• [DIRECTIONS]: Reproduce every record below exactly, without the pictures.

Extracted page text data

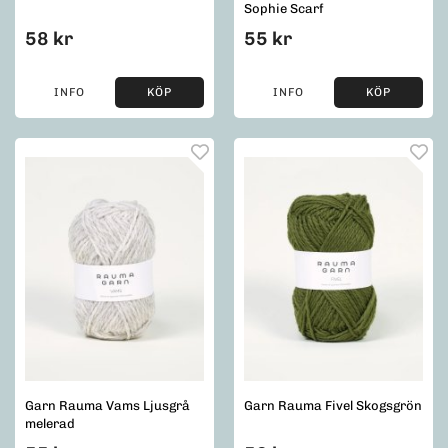
Sophie Scarf
58 kr
55 kr
INFO
KÖP
INFO
KÖP
Garn Rauma Vams Ljusgrå
Garn Rauma Fivel Skogsgrön
melerad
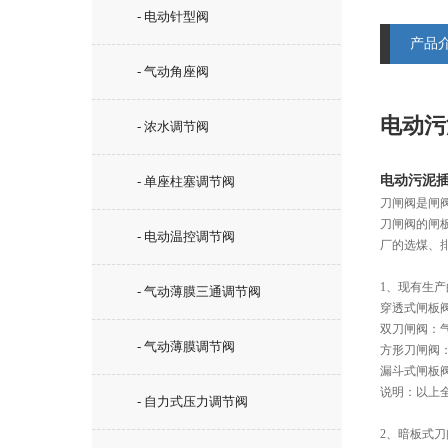
- 电动针型阀
产品
- 气动角座阀
电动污
- 浓水调节阀
电动污泥插
- 单座柱塞调节阀
刀闸阀是闸
刀闸阀的闸
- 电动温控调节阀
厂的选煤、
1、现有生
- 气动薄膜三通调节阀
穿透式闸板
双刀闸阀：
- 气动薄膜调节阀
方形刀闸阀
漏斗式闸板
说明：以上
- 自力式压力调节阀
2、暗板式刀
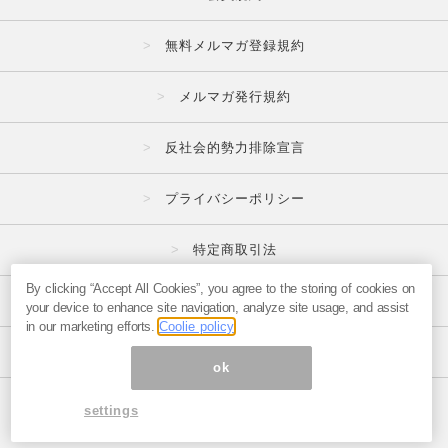
無料メルマガ登録規約
メルマガ発行規約
反社会的勢力排除宣言
プライバシーポリシー
特定商取引法
By clicking “Accept All Cookies”, you agree to the storing of cookies on
広告掲載はこちら
your device to enhance site navigation, analyze site usage, and assist
in our marketing efforts.
Coolie policy
メルマガの不正・違反報告はこちら
ok
ページ内の商標は全て商標権者に属します。
settings
© 1999-2026 Magmag, Inc.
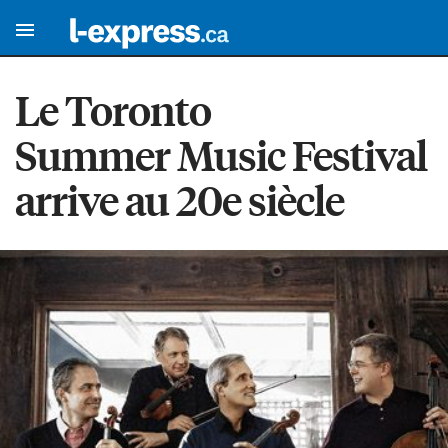
Le Toronto
Summer Music Festival
arrive au 20e siècle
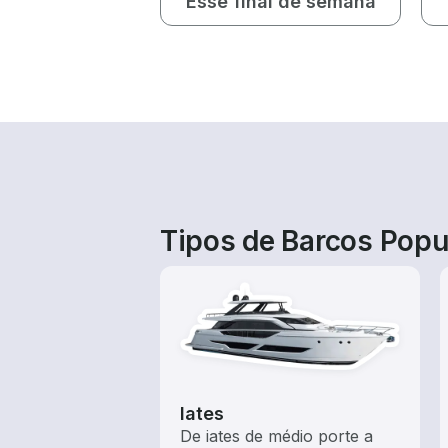
Esse final de semana
Tipos de Barcos Popu
Iates
De iates de médio porte a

• [EXPECTED OUTPUT]:
Sophie Scarf
58 kr
55 kr
INFO
KÖP
INFO
KÖP
Garn Rauma Vams Ljusgrå
Garn Rauma Fivel Skogsgrön
melerad
- 电动针型阀
产品
- 气动角座阀
电动污
- 浓水调节阀
电动污泥插
- 单座柱塞调节阀
刀闸阀是闸
刀闸阀的闸
- 电动温控调节阀
厂的选煤、
1、现有生
- 气动薄膜三通调节阀
穿透式闸板
双刀闸阀：
- 气动薄膜调节阀
方形刀闸阀
漏斗式闸板
说明：以上
- 自力式压力调节阀
2、暗板式刀
無料メルマガ登録規約
メルマガ発行規約
反社会的勢力排除宣言
プライバシーポリシー
特定商取引法
By clicking “Accept All Cookies”, you agree to the storing of cookies on
広告掲載はこちら
your device to enhance site navigation, analyze site usage, and assist
in our marketing efforts.
Coolie policy
メルマガの不正・違反報告はこちら
ok
ページ内の商標は全て商標権者に属します。
settings
© 1999-2026 Magmag, Inc.
Le Toronto
Summer Music Festival
arrive au 20e siècle
Esse final de semana
Tipos de Barcos Popu
Iates
De iates de médio porte a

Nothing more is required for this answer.